◆ **What you are asked to do**: Return each record word for word, keeping none of its pictures.

◆ **Data for processing**:
-.-.-

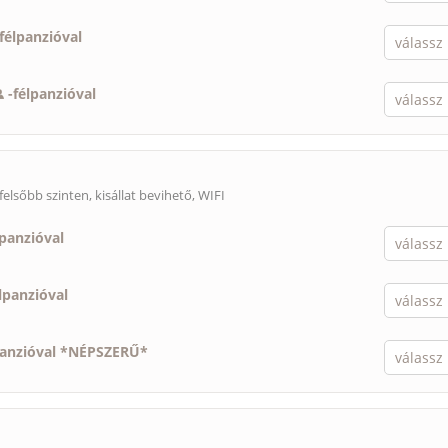
félpanzióval
-
félpanzióval
felsőbb szinten,
kisállat bevihető
, WIFI
lpanzióval
lpanzióval
panzióval *NÉPSZERŰ*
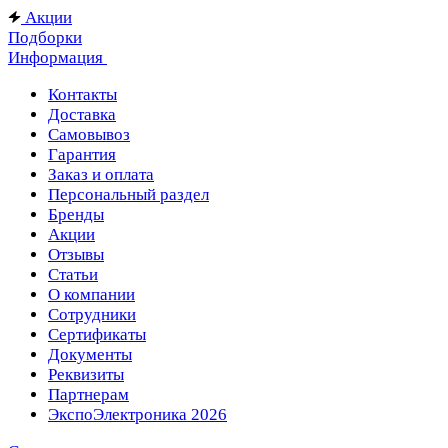
Акции
Подборки
Информация
Контакты
Доставка
Самовывоз
Гарантия
Заказ и оплата
Персональный раздел
Бренды
Акции
Отзывы
Статьи
О компании
Сотрудники
Сертификаты
Документы
Реквизиты
Партнерам
ЭкспоЭлектроника 2026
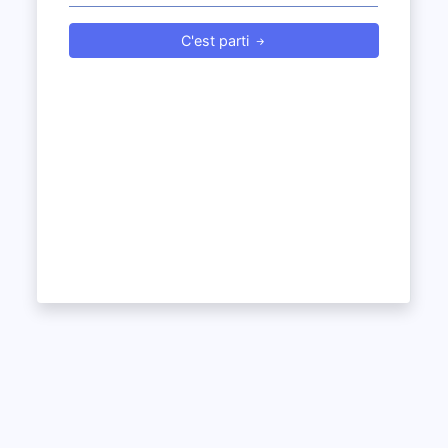
C'est parti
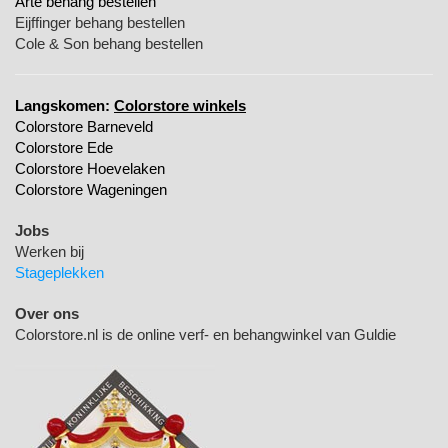
Arte behang bestellen
Eijffinger behang bestellen
Cole & Son behang bestellen
Langskomen:
Colorstore winkels
Colorstore Barneveld
Colorstore Ede
Colorstore Hoevelaken
Colorstore Wageningen
Jobs
Werken bij
Stageplekken
Over ons
Colorstore.nl is de online verf- en behangwinkel van Guldie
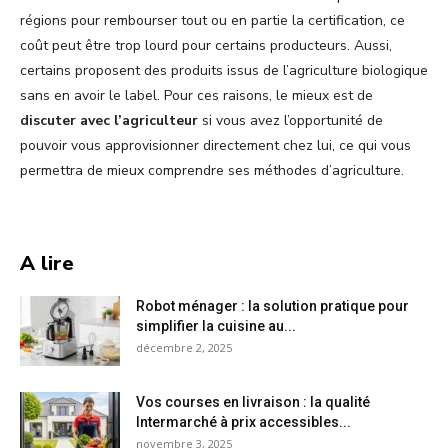
régions pour rembourser tout ou en partie la certification, ce
coût peut être trop lourd pour certains producteurs. Aussi,
certains proposent des produits issus de l’agriculture biologique
sans en avoir le label. Pour ces raisons, le mieux est de
discuter avec l’agriculteur
si vous avez l’opportunité de
pouvoir vous approvisionner directement chez lui, ce qui vous
permettra de mieux comprendre ses méthodes d’agriculture.
A lire
Robot ménager : la solution pratique pour
simplifier la cuisine au...
décembre 2, 2025
Vos courses en livraison : la qualité
Intermarché à prix accessibles...
novembre 3, 2025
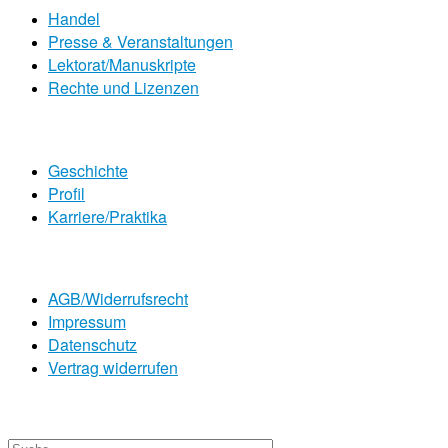
Handel
Presse & Veranstaltungen
Lektorat/Manuskripte
Rechte und Lizenzen
Geschichte
Profil
Karriere/Praktika
AGB/Widerrufsrecht
Impressum
Datenschutz
Vertrag widerrufen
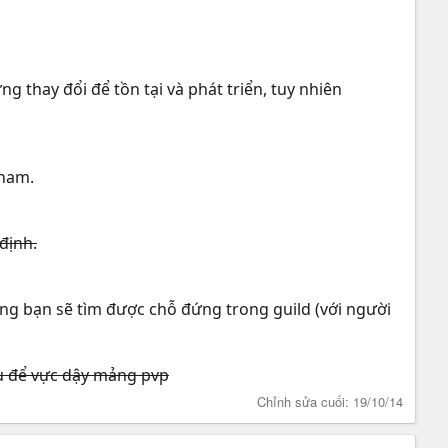
 thay đổi để tồn tại và phát triển, tuy nhiên
 nam.
định.
vọng bạn sẽ tìm được chỗ đứng trong guild (với người
cựu để vực dậy mảng pvp
Chỉnh sửa cuối:
19/10/14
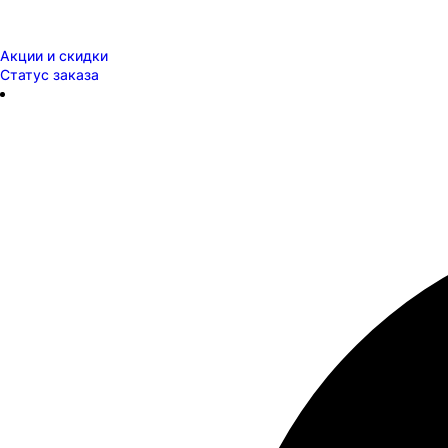
Акции и скидки
Статус заказа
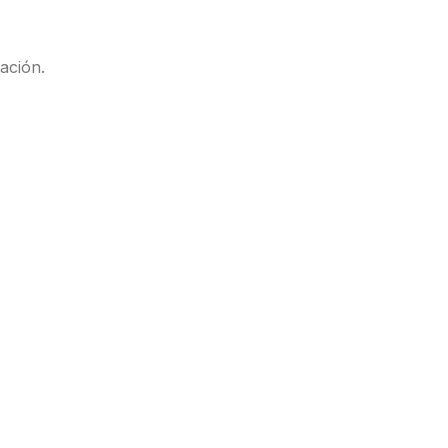
ación.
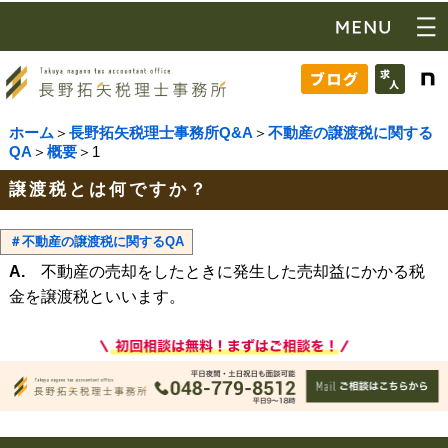
ホーム
＞
長野拓矢税理士事務所Q&A
＞
不動産の譲渡税に関する
QA
＞
概要
＞1
譲渡税とは何ですか？
＃不動産の譲渡税に関するQA
A.
不動産の売却をしたときに発生した売却益にかかる税
金を譲渡税といいます。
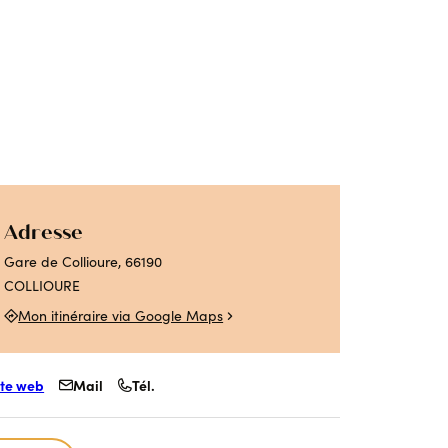
 Collioure
s activités Absolument
llioure en famille
llioure
contez-moi le fauvisme
utes les activités
Adresse
Gare de Collioure, 66190
COLLIOURE
Mon itinéraire via Google Maps
ite web
Mail
Tél.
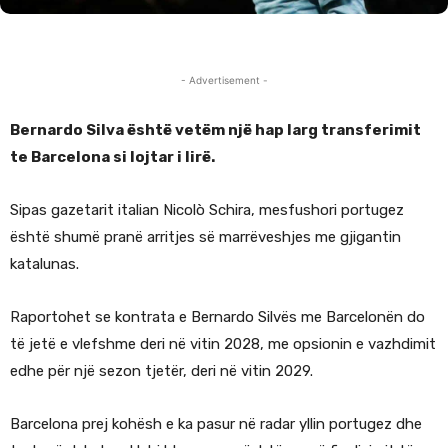
- Advertisement -
Bernardo Silva është vetëm një hap larg transferimit
te Barcelona si lojtar i lirë.
Sipas gazetarit italian Nicolò Schira, mesfushori portugez
është shumë pranë arritjes së marrëveshjes me gjigantin
katalunas.
Raportohet se kontrata e Bernardo Silvës me Barcelonën do
të jetë e vlefshme deri në vitin 2028, me opsionin e vazhdimit
edhe për një sezon tjetër, deri në vitin 2029.
Barcelona prej kohësh e ka pasur në radar yllin portugez dhe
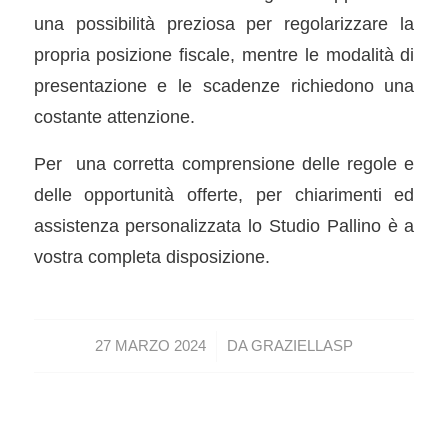
una possibilità preziosa per regolarizzare la
propria posizione fiscale, mentre le modalità di
presentazione e le scadenze richiedono una
costante attenzione.
Per una corretta comprensione delle regole e
delle opportunità offerte, per chiarimenti ed
assistenza personalizzata lo Studio Pallino è a
vostra completa disposizione.
/
27 MARZO 2024
DA
GRAZIELLASP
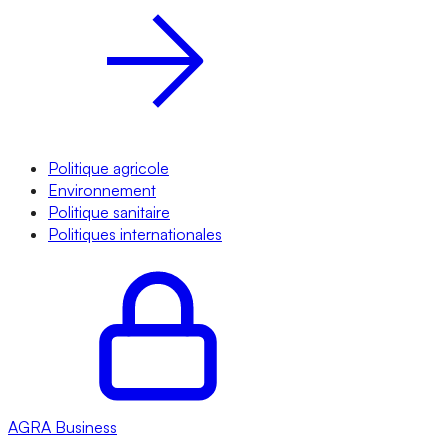
Politique agricole
Environnement
Politique sanitaire
Politiques internationales
AGRA
Business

-.-.-

◆ **Solution for this problem**:
félpanzióval
-
félpanzióval
felsőbb szinten,
kisállat bevihető
, WIFI
lpanzióval
lpanzióval
panzióval *NÉPSZERŰ*
Акции
Подборки
Информация
Контакты
Доставка
Самовывоз
Гарантия
Заказ и оплата
Персональный раздел
Бренды
Акции
Отзывы
Статьи
О компании
Сотрудники
Сертификаты
Документы
Реквизиты
Партнерам
ЭкспоЭлектроника 2026
C'est parti
Arte behang bestellen
Eijffinger behang bestellen
Cole & Son behang bestellen
Langskomen:
Colorstore winkels
Colorstore Barneveld
Colorstore Ede
Colorstore Hoevelaken
Colorstore Wageningen
Jobs
Werken bij
Stageplekken
Over ons
Colorstore.nl is de online verf- en behangwinkel van Guldie
régions pour rembourser tout ou en partie la certification, ce
coût peut être trop lourd pour certains producteurs. Aussi,
certains proposent des produits issus de l’agriculture biologique
sans en avoir le label. Pour ces raisons, le mieux est de
discuter avec l’agriculteur
si vous avez l’opportunité de
pouvoir vous approvisionner directement chez lui, ce qui vous
permettra de mieux comprendre ses méthodes d’agriculture.
A lire
Robot ménager : la solution pratique pour
simplifier la cuisine au...
décembre 2, 2025
Vos courses en livraison : la qualité
Intermarché à prix accessibles...
novembre 3, 2025
Handel
Presse & Veranstaltungen
Lektorat/Manuskripte
Rechte und Lizenzen
Geschichte
Profil
Karriere/Praktika
AGB/Widerrufsrecht
Impressum
Datenschutz
Vertrag widerrufen
 thay đổi để tồn tại và phát triển, tuy nhiên
 nam.
định.
vọng bạn sẽ tìm được chỗ đứng trong guild (với người
cựu để vực dậy mảng pvp
Chỉnh sửa cuối:
19/10/14
Акции и скидки
Статус заказа
ación.
ホーム
＞
長野拓矢税理士事務所Q&A
＞
不動産の譲渡税に関する
QA
＞
概要
＞1
譲渡税とは何ですか？
＃不動産の譲渡税に関するQA
A.
不動産の売却をしたときに発生した売却益にかかる税
金を譲渡税といいます。
 Collioure
s activités Absolument
llioure en famille
llioure
contez-moi le fauvisme
utes les activités
Adresse
Gare de Collioure, 66190
COLLIOURE
Mon itinéraire via Google Maps
ite web
Mail
Tél.
- Advertisement -
Bernardo Silva është vetëm një hap larg transferimit
te Barcelona si lojtar i lirë.
Sipas gazetarit italian Nicolò Schira, mesfushori portugez
është shumë pranë arritjes së marrëveshjes me gjigantin
katalunas.
Raportohet se kontrata e Bernardo Silvës me Barcelonën do
të jetë e vlefshme deri në vitin 2028, me opsionin e vazhdimit
edhe për një sezon tjetër, deri në vitin 2029.
Barcelona prej kohësh e ka pasur në radar yllin portugez dhe
una possibilità preziosa per regolarizzare la
propria posizione fiscale, mentre le modalità di
presentazione e le scadenze richiedono una
costante attenzione.
Per una corretta comprensione delle regole e
delle opportunità offerte, per chiarimenti ed
assistenza personalizzata lo Studio Pallino è a
vostra completa disposizione.
/
27 MARZO 2024
DA
GRAZIELLASP
Politique agricole
Environnement
Politique sanitaire
Politiques internationales
AGRA
Business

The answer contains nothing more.